W poniedziałek 1 września PZPN zorganizował konferencję prasową z udziałem trenera Jana Urbana i Roberta Lewandowskiego. Rozmawiano o tym, iż w środę piłkarze wylecą do Holandii, gdzie w czwartek zmierzą się w meczu eliminacji mistrzostw świata i już w piątek wrócą do kraju. Bo w niedzielę na Superauto.pl Stadionie Śląskim czeka ich starcie z Finlandią.
Znalazł się jednak czas także na pewien powrót do niedalekiej, ale burzliwej przeszłości.
Robert Lewandowski o dymisji Michała Probierza
Reporter Sport.pl Konrad Ferszter zapytał Roberta Lewandowskiego, czy ten "uśmiechnął się pod nosem", gdy dowiedział się o dymisji byłego trenera Michała Probierza. – Na pewno się nie uśmiechnąłem, bo wydaje mi się, iż każda zmiana trenera – czy to w klubie czy w reprezentacji to też jest kogoś porażka i trzeba sobie z tego jasno zdać sprawę" – odparł "Lewy".
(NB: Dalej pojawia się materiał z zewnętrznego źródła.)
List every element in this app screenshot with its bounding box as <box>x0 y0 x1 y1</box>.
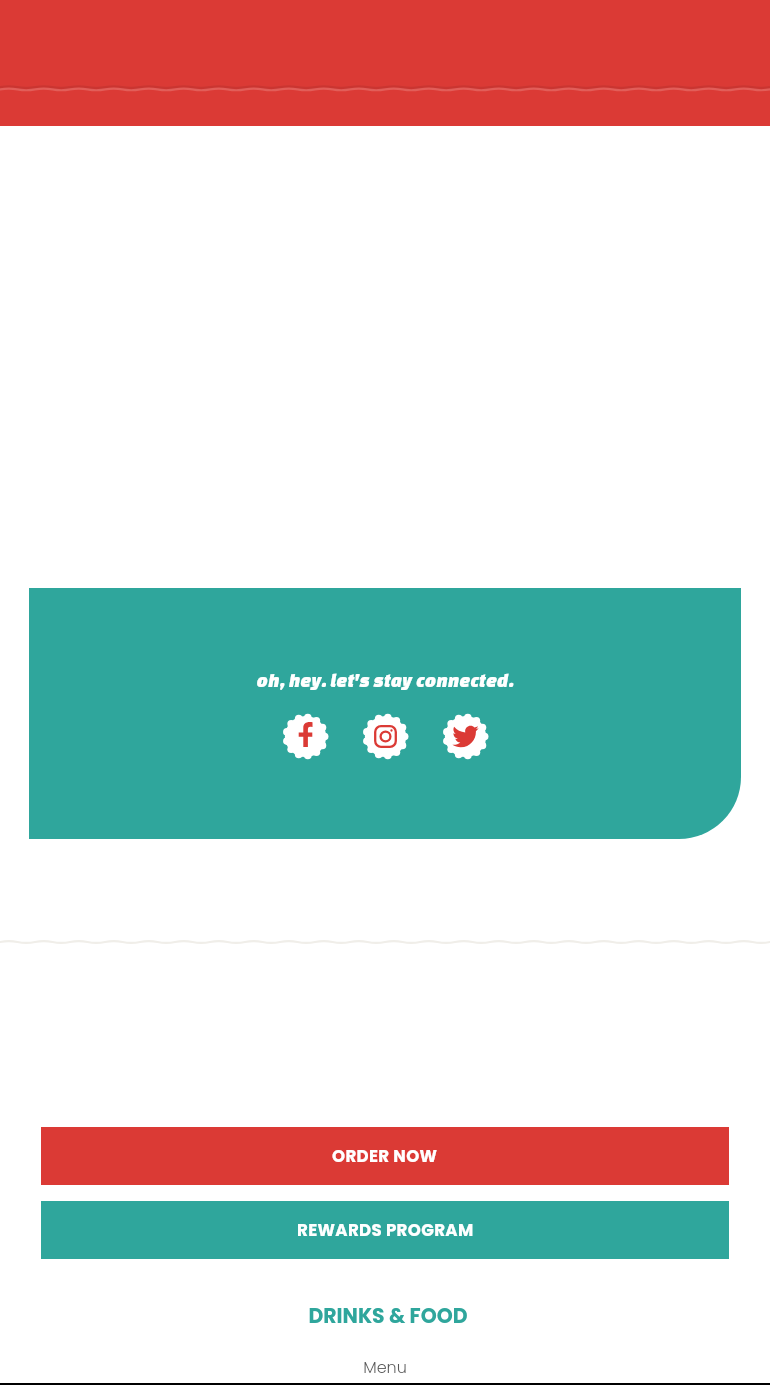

Tak kapitan polskiej reprezentacji podsumował sprawę: – Wydaje mi się, iż ten temat już został wyjaśniony, ja też wypowiedziałem się, nie mam nic do dodania więcej i teraz chcemy się skupić na tym, co przed nami.
Michał Probierz zrezygnował z funkcji trenera
Jak pisaliśmy w naTemat.pl, na początku czerwca Lewandowski ogłosił rezygnację z występów w reprezentacji po tym, jak Probierz odebrał mu kapitańską opaskę. Zastrzegł wtedy, iż nie wróci, dopóki selekcjonerem pozostanie Probierz.
Po blamażu Biało-Czerwonych z Finlandią (1:2) w meczu eliminacyjnym do przyszłorocznego mundialu oraz niemal dobie po rozmowie między Cezarym Kuleszą a Probierzem, szef polskiej piłki ogłosił, iż selekcjoner pozostanie na stanowisku.
Wkrótce potem Michał Probierz przekazał, iż rezygnuje z funkcji:
– Doszedłem do wniosku, iż w obecnej sytuacji najlepszą decyzją dla dobra drużyny narodowej będzie moja rezygnacja ze stanowiska selekcjonera. Pełnienie tej funkcji było spełnieniem moich zawodowych marzeń i największym życiowym zaszczytem.